Well, I think it’s a person that doesn’t want to take overly risk. But I think that’s a good thing. I think it’s a person that wants to—in terms of government, I’m talking about—a person that wants to conserve, a person that wants to, in a financial sense, balance budgets. A person that feels strongly about the military, and I feel very strongly about the military. And, you know, you have some of these people they don’t even want to focus on the military, our military is falling apart. I feel very, very, and I have always felt very, very strongly about the military. By the way, if you look at vision, when you look at the word “vision,” I was the one that said, “take the oil,” I’ve been saying that for years, and I said, “take the oil, let’s take the oil,” and nobody would listen, then all of a sudden after Paris they started saying “maybe that’s right, we’ll take the oil.” They still don’t do it the proper way. You know, I was—which is a little bit different than a normal conservative—but I was very much opposed to the war in Iraq. A lot of these guys were all for the war in Iraq, look what that’s got us: We spent $2 trillion, we lost thousands of lives, we have nothing, we’re now handing Iraq over, just handing over to Iran. Iran is going to take over Iraq, and I said that was going to happen. I said that years ago, in 2003-2004, that Iran will take over Iraq with the largest oil reserves in the world. And that’s not a conservative position. When I was, you know, saying, don’t go into Iraq—I’m a very militaristic person, I’m very much into the military, and we’ll build our military bigger, better, stronger than ever before, but—and that’s safe, that’s actually the cheapest thing to do, opposed to what we have right now, but I was opposed to the war in Iraq. Most conservatives were gung-ho. I mean, these guys, every one of them, wanted the war in Iraq. Look where it got us.

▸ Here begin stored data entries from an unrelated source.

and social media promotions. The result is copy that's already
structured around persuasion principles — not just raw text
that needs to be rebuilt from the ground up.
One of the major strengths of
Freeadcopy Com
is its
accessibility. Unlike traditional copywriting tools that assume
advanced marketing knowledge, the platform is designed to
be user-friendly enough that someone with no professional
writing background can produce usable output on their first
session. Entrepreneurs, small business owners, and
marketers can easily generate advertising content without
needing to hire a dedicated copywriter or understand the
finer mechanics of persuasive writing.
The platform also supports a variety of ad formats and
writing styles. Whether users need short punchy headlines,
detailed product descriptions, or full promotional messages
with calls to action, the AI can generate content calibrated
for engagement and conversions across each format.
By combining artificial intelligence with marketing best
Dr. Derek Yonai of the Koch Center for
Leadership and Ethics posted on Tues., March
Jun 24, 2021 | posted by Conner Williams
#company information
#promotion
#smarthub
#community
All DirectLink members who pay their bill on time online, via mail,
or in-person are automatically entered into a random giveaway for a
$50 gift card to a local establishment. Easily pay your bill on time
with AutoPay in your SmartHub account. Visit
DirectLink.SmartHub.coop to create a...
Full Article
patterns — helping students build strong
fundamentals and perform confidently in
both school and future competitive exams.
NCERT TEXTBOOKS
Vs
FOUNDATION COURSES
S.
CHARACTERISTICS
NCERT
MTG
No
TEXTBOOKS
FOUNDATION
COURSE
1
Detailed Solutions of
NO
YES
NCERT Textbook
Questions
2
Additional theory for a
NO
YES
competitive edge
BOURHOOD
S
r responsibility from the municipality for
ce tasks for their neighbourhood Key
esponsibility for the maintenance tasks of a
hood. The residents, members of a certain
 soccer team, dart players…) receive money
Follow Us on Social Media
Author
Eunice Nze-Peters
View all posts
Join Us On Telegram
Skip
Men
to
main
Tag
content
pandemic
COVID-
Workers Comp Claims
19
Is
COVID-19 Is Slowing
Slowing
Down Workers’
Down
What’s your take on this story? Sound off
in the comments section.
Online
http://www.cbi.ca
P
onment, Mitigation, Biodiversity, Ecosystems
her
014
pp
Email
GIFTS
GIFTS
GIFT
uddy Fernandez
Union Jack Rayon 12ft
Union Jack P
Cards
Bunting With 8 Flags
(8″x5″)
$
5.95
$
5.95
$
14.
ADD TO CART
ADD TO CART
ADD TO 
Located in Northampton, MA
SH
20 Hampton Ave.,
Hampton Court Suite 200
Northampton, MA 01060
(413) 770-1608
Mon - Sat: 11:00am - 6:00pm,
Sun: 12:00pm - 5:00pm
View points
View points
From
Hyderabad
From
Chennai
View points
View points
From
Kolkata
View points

Here again, what I’ve quoted is the entirety of Trump’s response. My transcript leaves out nothing.

Trump’s “definition” is, in short, anything but a picture of conservatism. To the contrary, what you just read is a picture of a non-conservative exploiting a conservative movement in order to try his hand at getting elected president via the Republican Party—the party of Reagan conservatism.

This definition from Trump is confusing, incoherent, and incomprehensible, and it is a vindication of legitimate concerns by true conservatives that Donald Trump as the GOP’s new standard-bearer is poised to do enduring damage to the modern conservative movement that Ronald Reagan did so much to advance.